How To Start A Business With IPHONE

Initially started from a conflict between Steve Jobs and his brother-in-law working at Microsoft, then convinced by a French high-level engineer, Jean Marie Hullot, working for Apple France to do so. The project within Apple Inc. for developing the iPhone began with a request in 2004 from CEO Steve Jobs to the company’s hardware engineer Tony Fadell, software engineer Scott Forstall and design engineer Sir Jonathan Ive to work on the highly confidential “Project Purple.”

While pitting two teams of engineers led by Fadell and Forstall, Jobs decided to investigate the use of touchscreen devices and tablet computers (which later came to fruition with the iPad). Jobs ended up pushing for a touch-screen device that many have noted has similarities to Apple’s previous touch-screen portable device, the Newton MessagePad. Like the MessagePad, the iPhone is nearly all screen. Its form factor is credited to Apple’s Chief Design Officer, Jonathan Ive.

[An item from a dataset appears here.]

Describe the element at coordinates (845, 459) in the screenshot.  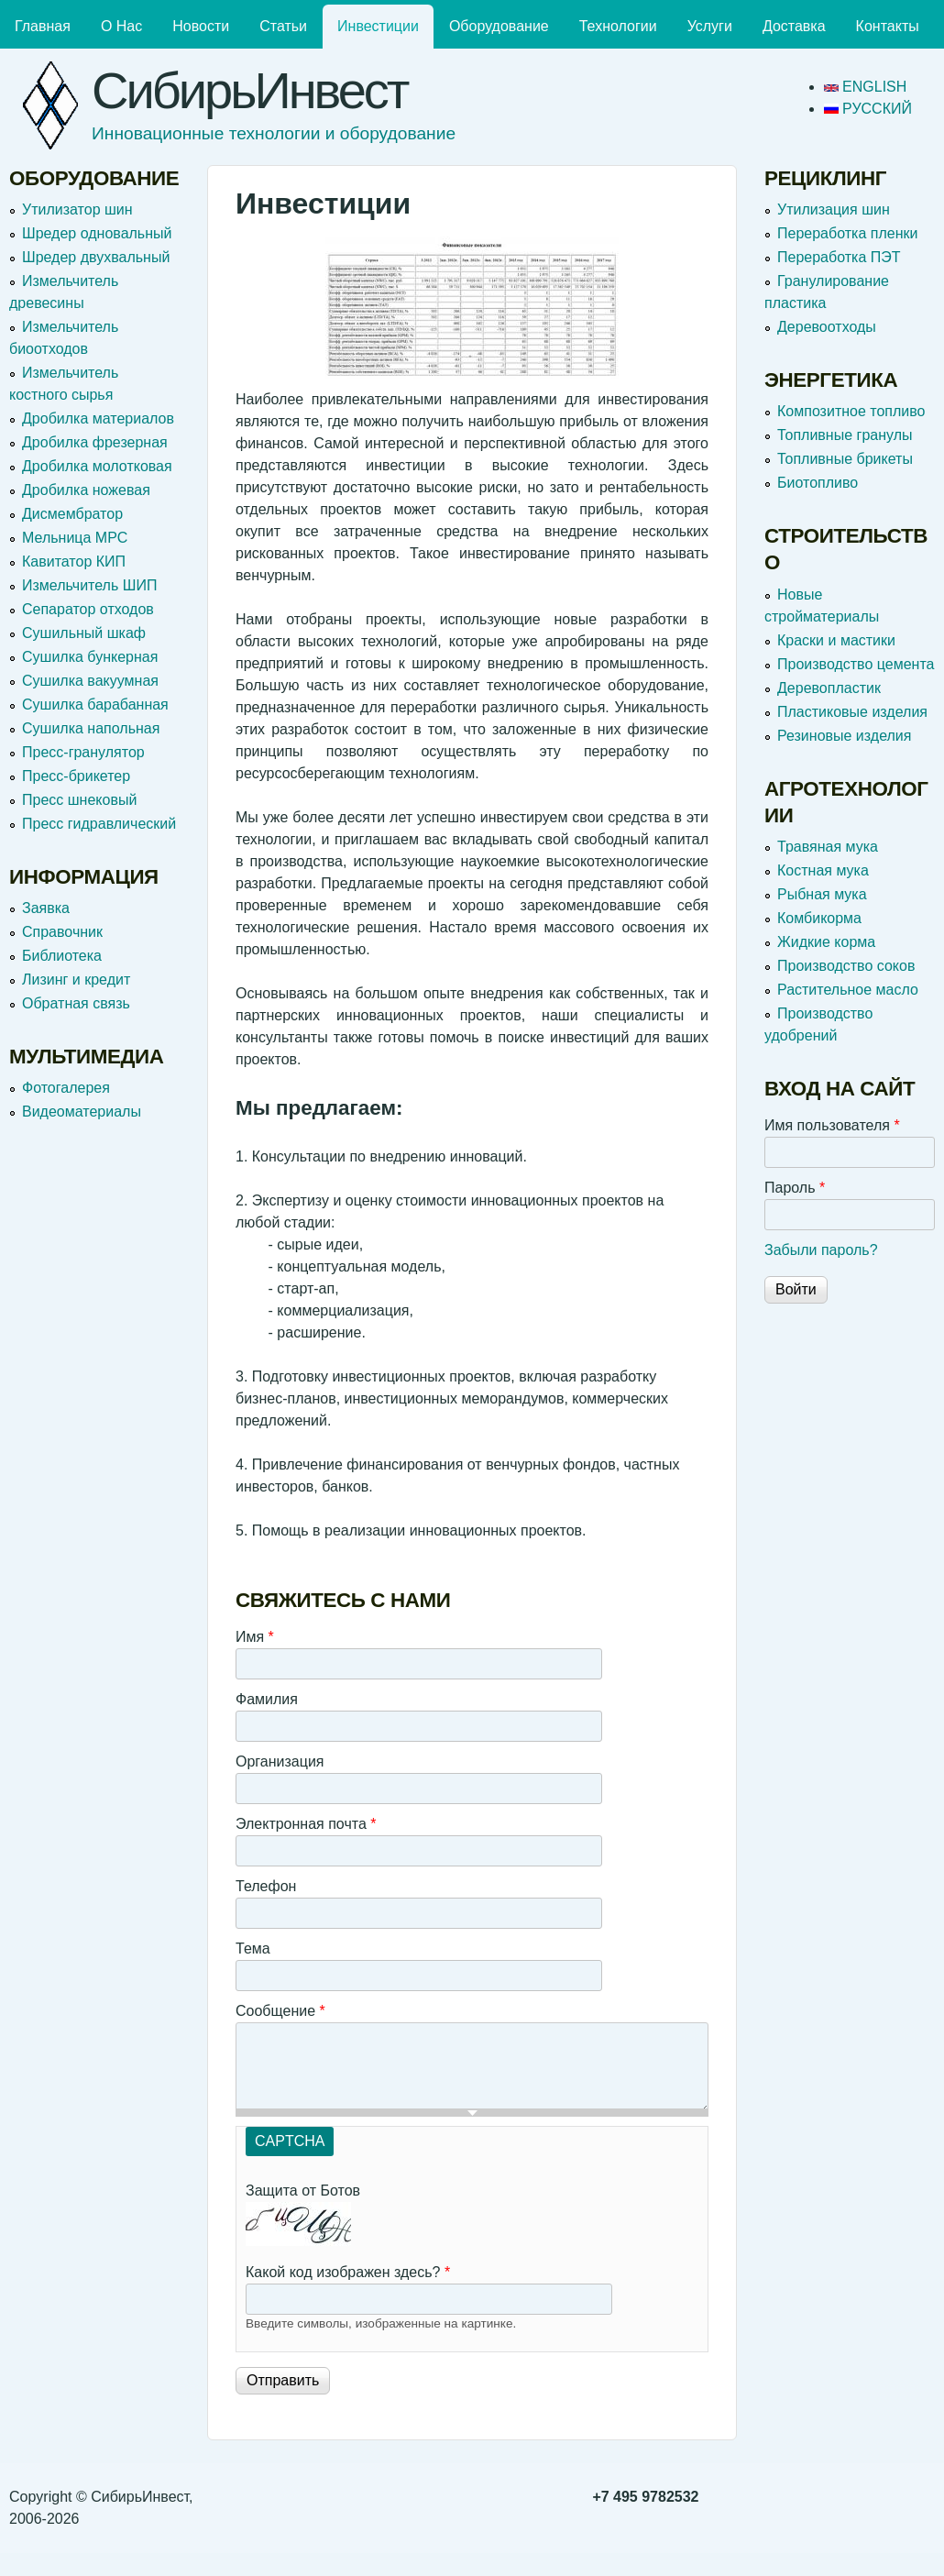
I see `Топливные брикеты` at that location.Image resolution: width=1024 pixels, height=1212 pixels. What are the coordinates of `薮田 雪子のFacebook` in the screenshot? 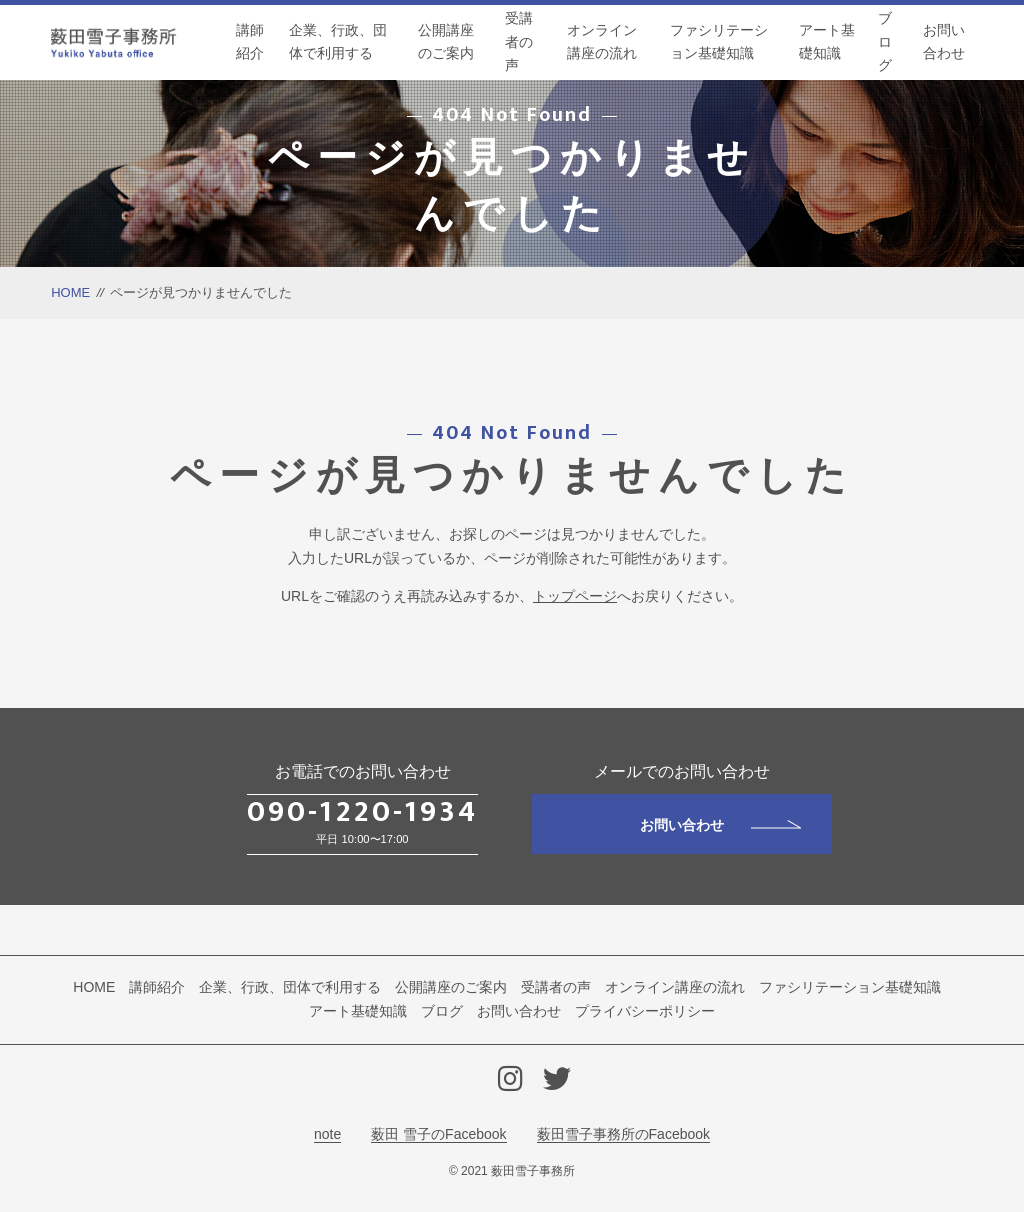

Jobs expressed his belief that tablet PCs and traditional PDAs were not good choices as high-demand markets for Apple to enter, despite receiving many requests for Apple to create another PDA. In 2002, after the iPod launched, Jobs realized that the overlap of mobile phones and music players would force Apple to get into the mobile phone business. After seeing millions of Americans carrying separate BlackBerrys, phones, and Apple’s iPod MP3 players; he felt eventually consumers would prefer just one device.

Jobs also saw that as cell phones and mobile devices would keep amassing more features, they will be challenging the iPod’s dominance as a music player. To protect the iPod new product line, which by the start of 2007 was responsible for 48% of all of Apple’s revenue, Jobs decided he would need to venture into the wireless world. So at that time, instead of focusing on a follow-up to their Newton PDA, Jobs had Apple focus on the iPod. Jobs also had Apple develop the iTunes software, which can be used to synchronize content with iPod devices. iTunes had been released in January 2001.

Several enabling technologies made the iPhone possible. These included lithium-ion batteries that were small and powerful enough to power a mobile computer for a reasonable amount of time; multi-touch screens; energy-efficient but powerful CPUs, such as those using the ARM architecture; mobile phone networks; and web browsers. Apple approached glass manufacturer Corning in 2005 to investigate the possibility of a thin, flexible, and transparent material that could avoid the problem of metal keys scratching up phone screens. Corning reactivated some old research material that had not yet found an application to produce Gorilla Glass.